Only the lines from the beginning of the entries through the one that holds "СТРАНИЦА РЕСУРСА" may appear in the answer, written out exactly and free of pictures.

- **Stored data**
────────────────────
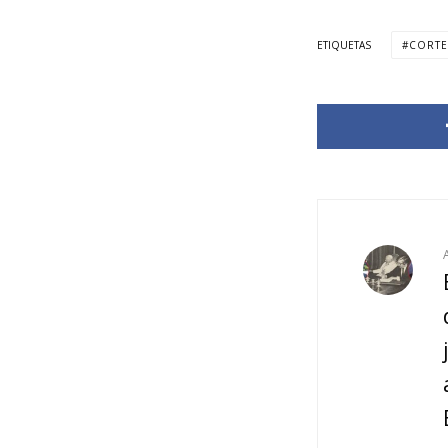
ETIQUETAS
CORTE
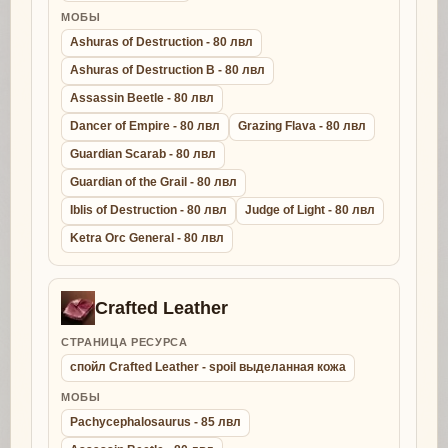
МОБЫ
Ashuras of Destruction - 80 лвл
Ashuras of Destruction B - 80 лвл
Assassin Beetle - 80 лвл
Dancer of Empire - 80 лвл
Grazing Flava - 80 лвл
Guardian Scarab - 80 лвл
Guardian of the Grail - 80 лвл
Iblis of Destruction - 80 лвл
Judge of Light - 80 лвл
Ketra Orc General - 80 лвл
Crafted Leather
СТРАНИЦА РЕСУРСА
спойл Crafted Leather - spoil выделанная кожа
МОБЫ
Pachycephalosaurus - 85 лвл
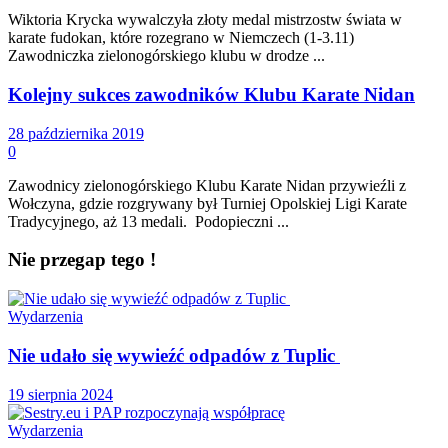
Wiktoria Krycka wywalczyła złoty medal mistrzostw świata w
karate fudokan, które rozegrano w Niemczech (1-3.11)
Zawodniczka zielonogórskiego klubu w drodze ...
Kolejny sukces zawodników Klubu Karate Nidan
28 października 2019
0
Zawodnicy zielonogórskiego Klubu Karate Nidan przywieźli z
Wołczyna, gdzie rozgrywany był Turniej Opolskiej Ligi Karate
Tradycyjnego, aż 13 medali. Podopieczni ...
Nie przegap tego !
Wydarzenia
Nie udało się wywieźć odpadów z Tuplic
19 sierpnia 2024
Wydarzenia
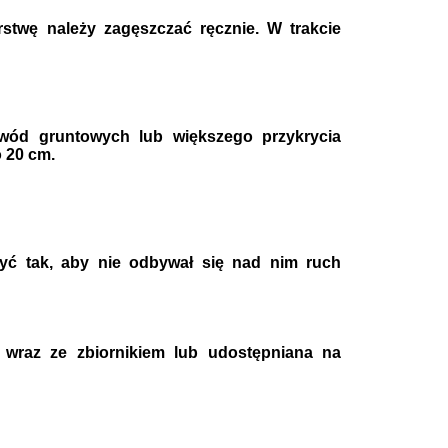
stwę należy zagęszczać ręcznie. W trakcie
wód gruntowych lub większego przykrycia
 20 cm.
yć tak, aby nie odbywał się nad nim ruch
 wraz ze zbiornikiem lub udostępniana na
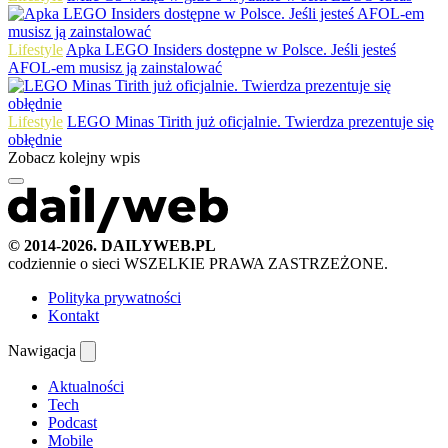
Lifestyle
Apka LEGO Insiders dostępne w Polsce. Jeśli jesteś
AFOL-em musisz ją zainstalować
Lifestyle
LEGO Minas Tirith już oficjalnie. Twierdza prezentuje się
obłędnie
Zobacz kolejny wpis
© 2014-2026. DAILYWEB.PL
codziennie o sieci
WSZELKIE PRAWA ZASTRZEŻONE.
Polityka prywatności
Kontakt
Nawigacja
Aktualności
Tech
Podcast
Mobile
────────────────────
- **RESPONSE TO THIS TASK**
ETIQUETAS
CORTE
МОБЫ
Ashuras of Destruction - 80 лвл
Ashuras of Destruction B - 80 лвл
Assassin Beetle - 80 лвл
Dancer of Empire - 80 лвл
Grazing Flava - 80 лвл
Guardian Scarab - 80 лвл
Guardian of the Grail - 80 лвл
Iblis of Destruction - 80 лвл
Judge of Light - 80 лвл
Ketra Orc General - 80 лвл
Crafted Leather
СТРАНИЦА РЕСУРСА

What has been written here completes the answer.